When senior UK football player Avery Williamson found out he was picked to go to Ethiopia during the summer of 2013, he experienced excitement along with a little anxiety.
"I had never been out of the country before, so I thought it was really going to be a fun experience," Williamson said. "I was kind of nervous, too."
Most of the student-athletes who took part in the two separate UK Athletics Department-sponsored trips to Ethiopia in the summer of 2013 were like Williamson. They had never been outside of the country, let alone to another continent.
"It was the longest flight I've ever taken," said Jonathan George, a fellow football senior.
"I don’t think any of us slept one wink," said Liz Breed, a senior on the golf team. "We were just sitting there like, 'Okay… Are we there yet?'"
When they arrived in Addis Abba, Ethiopia the views outside of their van windows told them why their service was needed.
"The everyday things we take for granted, people over there don’t have," said football senior Kevin Mitchell.
During both trips, the student-athletes began working immediately after landing.
“The first day we got there we were all running on about 30 hours of no sleep," said Maclin Simpson, a senior swimming & diving team member. "We traveled to a village right outside of the city to wrap homes in plastic because it’s the rainy season, so the plastic helps to keep the rain out and keep the wind out."
As they concentrated on some manual labor, something unexpected happened. Children from the village began to encircle the group.
"That was one of my favorite days," said Stephanie Fox, a junior women's tennis player. "We got to play with the kids for hours and it was so fun, and they were all so, so happy."
It was at that point when the student-athletes realized that the trip was not just about giving.

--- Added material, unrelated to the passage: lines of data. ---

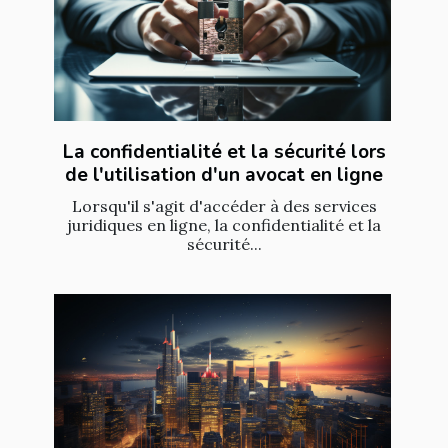
La confidentialité et la sécurité lors
de l'utilisation d'un avocat en ligne
Lorsqu'il s'agit d'accéder à des services
juridiques en ligne, la confidentialité et la
sécurité...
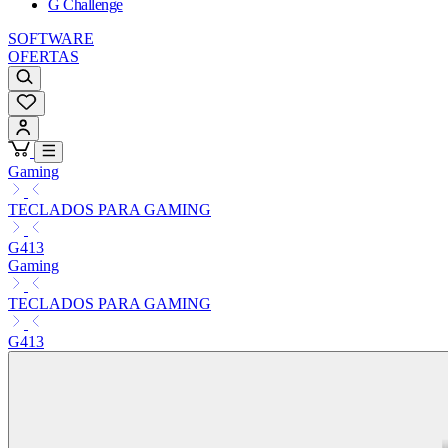
G Challenge
SOFTWARE
OFERTAS
Gaming
TECLADOS PARA GAMING
G413
Gaming
TECLADOS PARA GAMING
G413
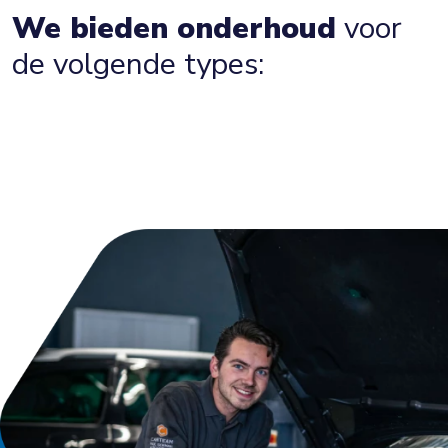
We bieden onderhoud
voor
de volgende types:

"They didn’t want money from us, they didn’t want things from us ― they really just wanted interaction," said Tiara Phipps, a gymnastics sophomore. "This was more of going and creating relationships with people."
Those relationships opened up the eyes of the students.
"I expected to see a lot of despair," said Brett Johnson, a men's tennis sophomore. "I came to find quite the opposite. I was just overwhelmed with how truly joyful they were and it was contagious."
Experiencing the joy of the Ethiopian people taught the team some very valuable lessons.
"I find myself, with basketball especially, just complaining about the littlest things," said men's basketball senior Jarrod Polson. "I have to wake up at 7 and run or something like that, and then we go over there and they literally have nothing at all, but they were definitely the most joyful people I’ve ever been around."
"It just taught me to be grateful for a lot of things," track and field junior Angelica Whaley said.
"This has changed my life," said Emma Brown, a junior women's soccer player. "It definitely changed my entire outlook on life and everything."
Some say the trip has altered their future plans and goals for life after graduation.
"It kind of changes the way you think," Polson said. "I just feel like my career and future opportunities have kind of changed because of this trip. I would definitely like to go back to Africa, and if that would be a career or something like that, that would be awesome."
"You know, if everything works out with the NFL, I feel like I will be more of a giving person," Williamson said. "I feel like helping people that don’t have much would be more impactful than having nice shoes and clothes."
"It has made me want to travel a lot more, not just to sightsee but to help people," said Brown. "I would love to be able to go back or go somewhere else and just help people to achieve what they want in life."